President Trump has issued executive orders to reduce the time it takes to get an infrastructure project approved. The challenge is in implementation. Today it takes seven years on average to complete an environmental impact assessment for a highway project. That’s unacceptable.  Government agencies need to be held accountable for achieving the president’s goal of a two-year review and a clear decision.

A bold infrastructure plan has the potential to transform the nation — providing long-term, economic and homeland security, and millions of new, good-paying jobs.

In fact, in a recent AECOM study, 82 percent of respondents say that infrastructure investment is crucial to their national prosperity.

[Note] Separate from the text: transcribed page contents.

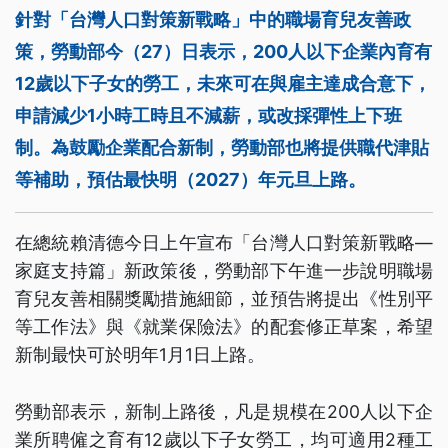
針對「台灣人口對策新戰略」中的職場育兒友善政
策，勞動部今（27）日表示，200人以下企業內育有
12歲以下子女的勞工，未來可在與雇主達成合意下，
申請減少1小時工時且不減薪，或改採彈性上下班
制。為鼓勵企業配合新制，勞動部也將提供職代津貼
等補助，預估最快明（2027）年元旦上路。
在總統賴清德今日上午宣布「台灣人口對策新戰略—
家庭支持篇」新政策後，勞動部下午進一步說明職場
育兒友善相關獎勵措施細節，並預告將提出《性別平
等工作法》與《就業保險法》的配套修正草案，希望
新制最快可於明年1月1日上路。
勞動部表示，新制上路後，凡是規模在200人以下企
業所聘僱之育有12歲以下子女勞工，均可適用2種工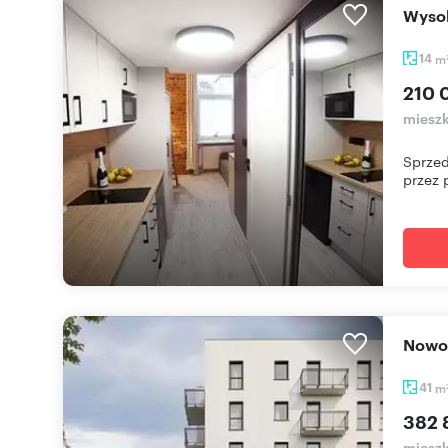
Wys
14
m
210 
mieszk
Sprzed
przez p
Now
41
m
382 
mieszk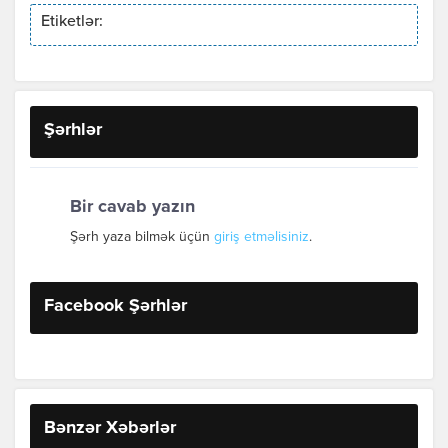
Etiketlər:
Şərhlər
Bir cavab yazın
Şərh yaza bilmək üçün
giriş etməlisiniz
.
Facebook Şərhlər
Bənzər Xəbərlər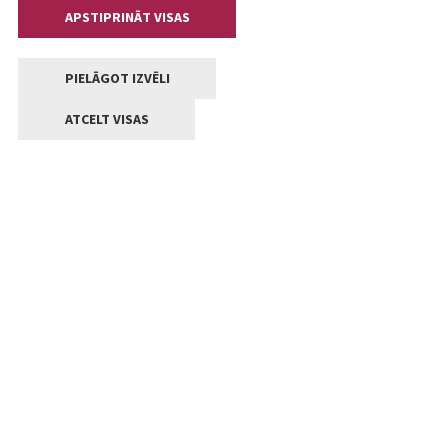
APSTIPRINĀT VISAS
PIELĀGOT IZVĒLI
ATCELT VISAS
Kontakti
Jelgavas valstpilsētas pašvaldība
Lielā iela 11, Jelgava, LV-3001
+371 63005522
pasts@jelgava.lv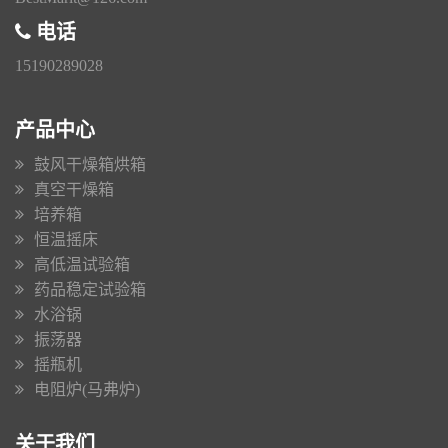
电话
15190289028
产品中心
鼓风干燥箱烘箱
真空干燥箱
培养箱
恒温摇床
高低温试验箱
药品稳定试验箱
水浴锅
振荡器
摇瓶机
电阻炉(马弗炉)
关于我们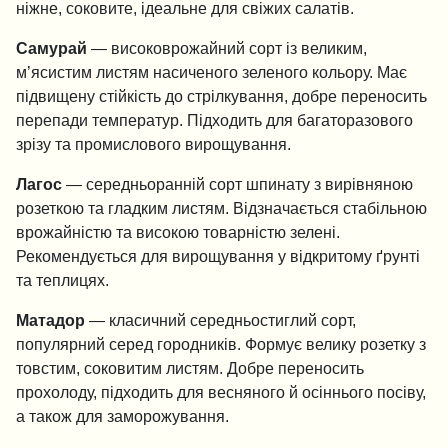
ніжне, соковите, ідеальне для свіжих салатів.
Самурай
— високоврожайний сорт із великим,
м’ясистим листям насиченого зеленого кольору. Має
підвищену стійкість до стрілкування, добре переносить
перепади температур. Підходить для багаторазового
зрізу та промислового вирощування.
Лагос
— середньоранній сорт шпинату з вирівняною
розеткою та гладким листям. Відзначається стабільною
врожайністю та високою товарністю зелені.
Рекомендується для вирощування у відкритому ґрунті
та теплицях.
Матадор
— класичний середньостиглий сорт,
популярний серед городників. Формує велику розетку з
товстим, соковитим листям. Добре переносить
прохолоду, підходить для весняного й осіннього посіву,
а також для заморожування.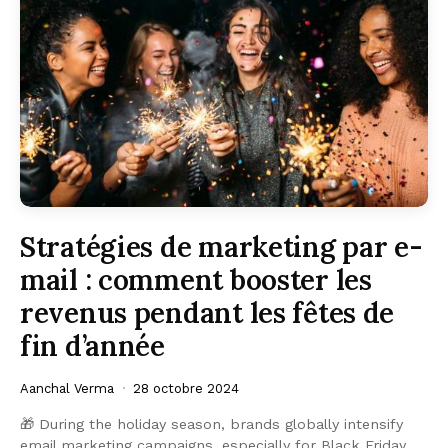
Stratégies de marketing par e-
mail : comment booster les
revenus pendant les fêtes de
fin d’année
Aanchal Verma
28 octobre 2024
🎁 During the holiday season, brands globally intensify
email marketing campaigns, especially for Black Friday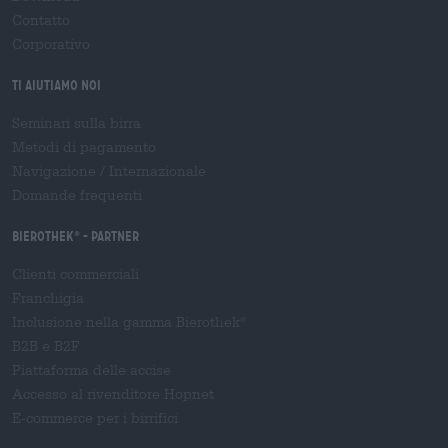
Contatto
Corporativo
Ti aiutiamo noi
Seminari sulla birra
Metodi di pagamento
Navigazione
/
Internazionale
Domande frequenti
Bierothek
- Partner
®
Clienti commerciali
Franchigia
Inclusione nella gamma Bierothek
®
B2B e B2F
Piattaforma delle accise
Accesso al rivenditore Hopnet
E-commerce per i birrifici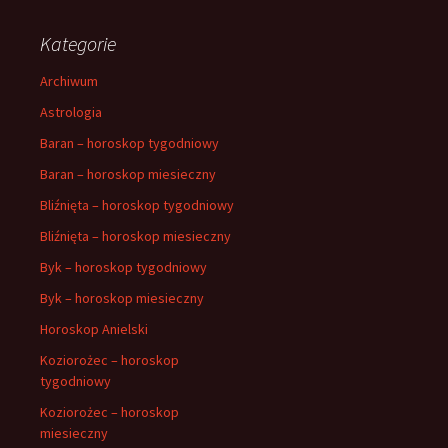
Kategorie
Archiwum
Astrologia
Baran – horoskop tygodniowy
Baran – horoskop miesieczny
Bliźnięta – horoskop tygodniowy
Bliźnięta – horoskop miesieczny
Byk – horoskop tygodniowy
Byk – horoskop miesieczny
Horoskop Anielski
Koziorożec – horoskop
tygodniowy
Koziorożec – horoskop
miesieczny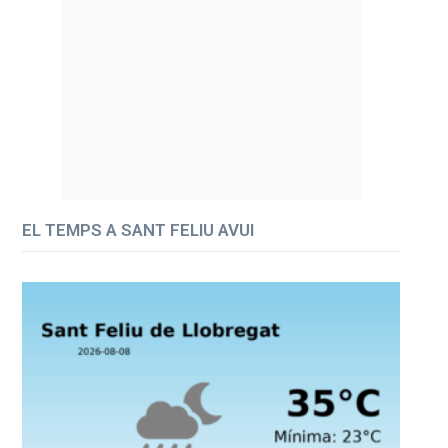
EL TEMPS A SANT FELIU AVUI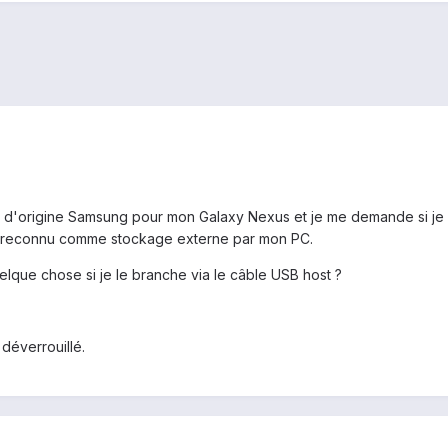
'origine Samsung pour mon Galaxy Nexus et je me demande si je pour
re reconnu comme stockage externe par mon PC.
lque chose si je le branche via le câble USB host ?
déverrouillé.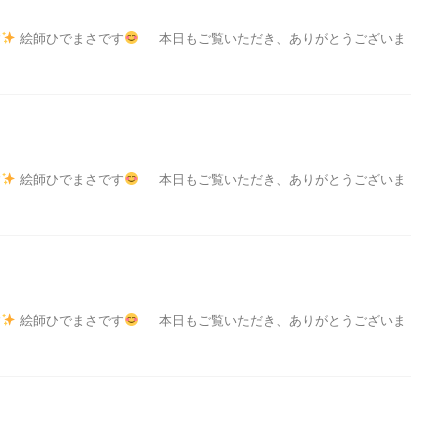
す
絵師ひでまさです
本日もご覧いただき、ありがとうございま
す
絵師ひでまさです
本日もご覧いただき、ありがとうございま
す
絵師ひでまさです
本日もご覧いただき、ありがとうございま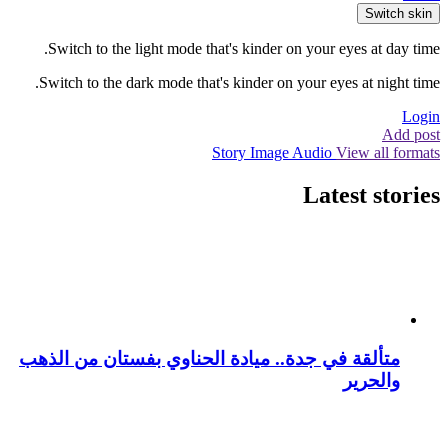
Switch skin
Switch to the light mode that's kinder on your eyes at day time.
Switch to the dark mode that's kinder on your eyes at night time.
Login
Add post
Story
Image
Audio
View all formats
Latest stories
متألقة في جدة.. ميادة الحناوي بفستان من الذهب
والحرير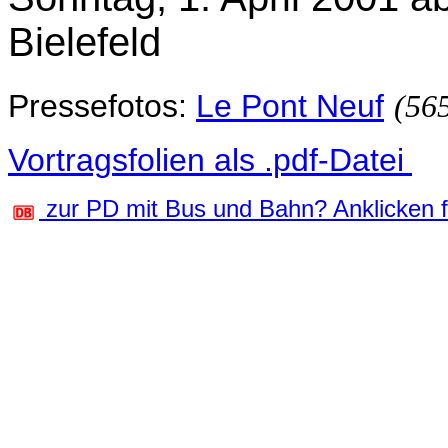
Bielefeld
Pressefotos:
Le Pont Neuf
(56
Vortragsfolien als .pdf-Datei
zur PD mit Bus und Bahn? Anklicken fü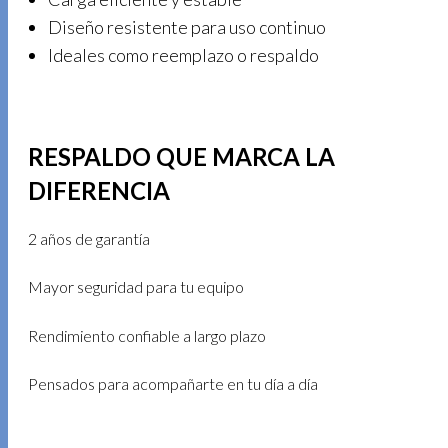
Diseño resistente para uso continuo
Ideales como reemplazo o respaldo
RESPALDO QUE MARCA LA
DIFERENCIA
2 años de garantía
Mayor seguridad para tu equipo
Rendimiento confiable a largo plazo
Pensados para acompañarte en tu día a día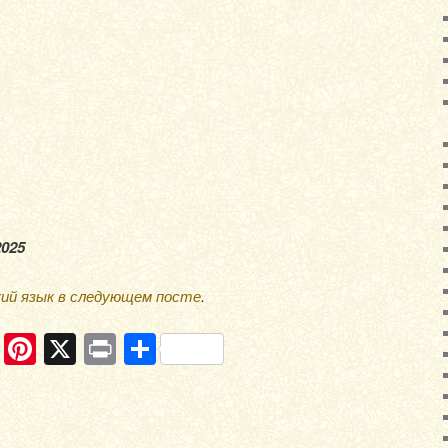
2025
кий язык в следующем посте
.
ram
ber
WhatsApp
Pinterest
X
Print
Отправить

Many of these proposals require unique, highly technical skills. We must ensure our workforce will meet the demand created by these infrastructure investments, but will also allow for pathways into the skilled trades for the next generation of apprentices with a focused commitment to women, communities of color, and veterans. 

These three measures set the foundation for such a plan that would make an immediate, tangible impact. We can reinvest in and rebuild our neglected communities with courageous federal leadership. 

Americans have waited long enough for a federal commitment to tackling the nation’s nearly $4 trillion backlog. It’s time for Congress to come together, and pass bold legislation that extends benefits to all of us by rebuilding America.

Michael S. Burke is chairman and CEO of AECOM and chairman of the Business Roundtable Infrastructure Committee. 

Sean McGarvey is president of North America’s Building Trades Unions.